It's the last day of vacation -- a week in a big vacation house with all MrsDarwin's siblings and their families. It's been a good week, with games of Monopoly and cards, lots of singing, cousins tearing all over the house having fun and adults cooking, reading, and consuming a somewhat startling quantity of beer over the course of a week.
This morning, as I was sitting on a balcony looking out over the forest and drinking a cup of coffee, I was thinking about what I had and hadn't done over the week. I finished one of the books that I'd brought with me, but not the other two. I did very little writing. I didn't go running as often as I'd intended. But for all that it was a good time.
My days tend to be taken up with office duties, and then in the off hours with kid-related duties. When thinking of a vacation, I usually start with thinking about doing the things that I wish I had more time for during a normal week but don't. I think of having quiet time by myself. I think of reading a book for hours on end. I think of having quiet time with MrsDarwin. I think of getting some uninterrupted writing time before 10PM.
There's nothing wrong with any of these, but in a sense they're very much ideas for a vacation from my normal life. A day like any other day, but with less responsibility and more of what I want to do.
That might work if I was going off with just MrsDarwin.

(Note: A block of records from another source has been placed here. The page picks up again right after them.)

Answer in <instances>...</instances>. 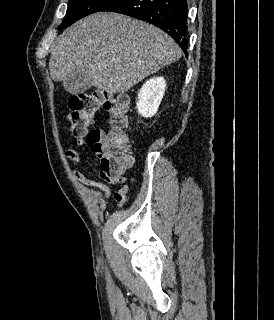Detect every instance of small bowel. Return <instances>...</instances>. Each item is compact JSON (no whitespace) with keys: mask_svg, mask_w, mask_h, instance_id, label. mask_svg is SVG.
<instances>
[{"mask_svg":"<svg viewBox=\"0 0 274 320\" xmlns=\"http://www.w3.org/2000/svg\"><path fill=\"white\" fill-rule=\"evenodd\" d=\"M86 145H89L87 140L84 139V138H81V139H78L77 142H76V146L77 147H84ZM99 156L102 155L101 152H96ZM66 157L72 161L73 163L75 164H79L80 163V155H79V152L76 148H70L68 150H66V153H65ZM130 161H132V158L130 157ZM126 168H124L122 170V172L125 170ZM72 174L74 176V178L79 182L81 183L82 185L88 187V188H91V189H94V190H97V191H100L104 194V199L105 200H108L111 196V190L110 188L104 184V183H101V182H97V181H94L92 179H89L87 178L81 171H79L78 169H72ZM100 177L104 180L105 176L102 172H100ZM116 198V197H115ZM117 202H118V205L119 206H122L126 203V197H123L121 199H117Z\"/></svg>","mask_w":274,"mask_h":320,"instance_id":"obj_1","label":"small bowel"}]
</instances>
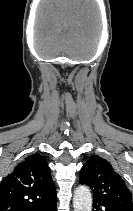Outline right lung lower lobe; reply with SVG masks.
I'll return each mask as SVG.
<instances>
[{
  "label": "right lung lower lobe",
  "instance_id": "1",
  "mask_svg": "<svg viewBox=\"0 0 133 211\" xmlns=\"http://www.w3.org/2000/svg\"><path fill=\"white\" fill-rule=\"evenodd\" d=\"M35 211H56V198L52 199V201L38 207Z\"/></svg>",
  "mask_w": 133,
  "mask_h": 211
}]
</instances>
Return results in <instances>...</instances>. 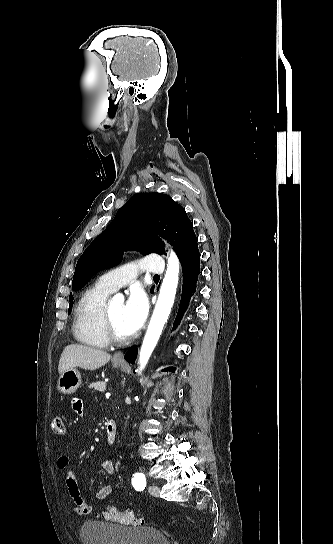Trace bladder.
Masks as SVG:
<instances>
[{
  "label": "bladder",
  "instance_id": "1",
  "mask_svg": "<svg viewBox=\"0 0 333 544\" xmlns=\"http://www.w3.org/2000/svg\"><path fill=\"white\" fill-rule=\"evenodd\" d=\"M79 537L83 544H170L168 537L153 527H127L94 520L82 524Z\"/></svg>",
  "mask_w": 333,
  "mask_h": 544
}]
</instances>
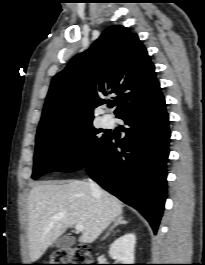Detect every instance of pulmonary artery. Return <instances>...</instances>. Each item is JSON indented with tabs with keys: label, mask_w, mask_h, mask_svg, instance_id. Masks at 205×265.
Segmentation results:
<instances>
[{
	"label": "pulmonary artery",
	"mask_w": 205,
	"mask_h": 265,
	"mask_svg": "<svg viewBox=\"0 0 205 265\" xmlns=\"http://www.w3.org/2000/svg\"><path fill=\"white\" fill-rule=\"evenodd\" d=\"M102 121H103L104 126H107L108 127V126H111L112 125L113 118L110 115H104Z\"/></svg>",
	"instance_id": "1"
}]
</instances>
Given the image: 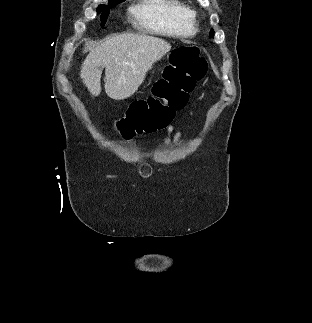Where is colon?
Returning <instances> with one entry per match:
<instances>
[{"label":"colon","instance_id":"5ec220e1","mask_svg":"<svg viewBox=\"0 0 312 323\" xmlns=\"http://www.w3.org/2000/svg\"><path fill=\"white\" fill-rule=\"evenodd\" d=\"M206 70V62L196 47L174 49L164 78L158 79L154 87L156 96L132 102L128 112L116 121L119 134L130 138L165 129L174 121L173 112L185 105L195 81L202 79Z\"/></svg>","mask_w":312,"mask_h":323}]
</instances>
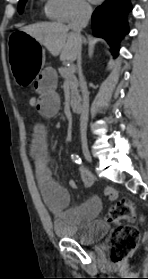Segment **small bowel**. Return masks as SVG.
I'll list each match as a JSON object with an SVG mask.
<instances>
[{
  "mask_svg": "<svg viewBox=\"0 0 148 279\" xmlns=\"http://www.w3.org/2000/svg\"><path fill=\"white\" fill-rule=\"evenodd\" d=\"M35 90L39 94L36 110L44 117L56 115L60 109V98L56 91L57 73L51 67L44 68L35 81ZM30 154L34 163L36 178L47 206L54 212H64V217L73 224H81L96 217L101 210V203L97 197H92L77 207L67 209L69 194L67 190L54 181L49 163L46 131L42 125H36L30 147ZM82 178L88 186L91 184V175L81 168ZM74 188L76 183L70 181ZM110 201L118 197L113 188L106 189Z\"/></svg>",
  "mask_w": 148,
  "mask_h": 279,
  "instance_id": "c3829d8e",
  "label": "small bowel"
}]
</instances>
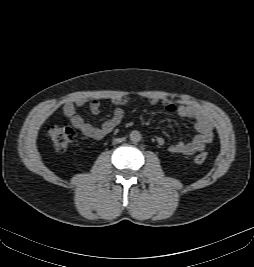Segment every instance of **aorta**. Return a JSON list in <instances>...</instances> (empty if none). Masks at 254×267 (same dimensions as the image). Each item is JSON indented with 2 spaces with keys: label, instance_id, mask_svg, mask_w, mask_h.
<instances>
[{
  "label": "aorta",
  "instance_id": "aorta-1",
  "mask_svg": "<svg viewBox=\"0 0 254 267\" xmlns=\"http://www.w3.org/2000/svg\"><path fill=\"white\" fill-rule=\"evenodd\" d=\"M141 138H142V135H141V133L139 131H137V130L131 131L130 140L132 142L137 143V142H139L141 140Z\"/></svg>",
  "mask_w": 254,
  "mask_h": 267
}]
</instances>
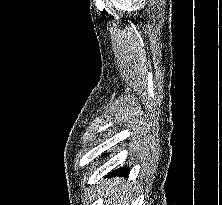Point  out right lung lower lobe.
<instances>
[{
    "instance_id": "98d812e1",
    "label": "right lung lower lobe",
    "mask_w": 222,
    "mask_h": 205,
    "mask_svg": "<svg viewBox=\"0 0 222 205\" xmlns=\"http://www.w3.org/2000/svg\"><path fill=\"white\" fill-rule=\"evenodd\" d=\"M129 173L128 168H120L116 171L111 172L109 176H127Z\"/></svg>"
}]
</instances>
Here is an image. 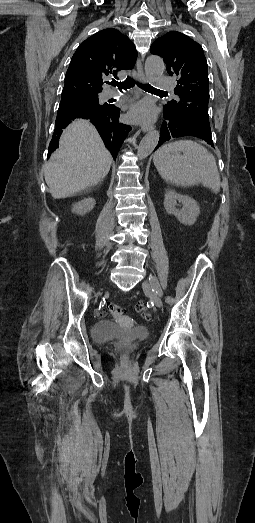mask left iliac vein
<instances>
[{"instance_id":"4c4485c4","label":"left iliac vein","mask_w":255,"mask_h":523,"mask_svg":"<svg viewBox=\"0 0 255 523\" xmlns=\"http://www.w3.org/2000/svg\"><path fill=\"white\" fill-rule=\"evenodd\" d=\"M152 285L157 286L158 288H161V286L158 282V279L155 276L150 275L149 282L144 281L142 284L143 290L145 291V293H147L150 296V299L153 301V303L158 308H161L163 306L162 300L158 294H156L155 292L152 291V289H151Z\"/></svg>"}]
</instances>
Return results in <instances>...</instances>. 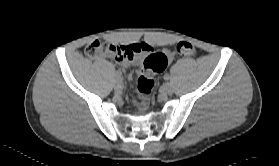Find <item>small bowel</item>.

One thing we'd both like someday is the chance to get away together to some luxurious place where someone else does all the cooking and chores while we divide our time between reading, writing and talking to each other. But this is a family vacation, not an escape from reality, and so one of the points is to be with people, not to be away from people.
In some ways that is less restful. Getting 22 people including assorted babies out the door to go hiking and see a waterfall is a whole new kind of busy-ness. And yet, having a vacation for family life rather than a vacation from family life is actually a very good and needed thing -- even if it's not the thing which I most immediately think of when I think of "vacation". It's less self centered, less controlled, but in a real way fulfilling. The schedule is loose here and no one has to get angry if the kids are up late, or we don't have dinner done on time. We can finish a game of Monopoly even if that means the kids being up way past their bed times. If it takes an hour or two longer than planned to get everyone organized for some activity, none of these are activities which truly have to be done anyway.
FROM THE ILLUSTRATED EDITION.
14 hours ago
1 comment:
Exactly! Mark and I use to always kid that we were going on a trip with kids, not vacation. But we would remind ourselves that we were making family memories and it was definitely worth all the work.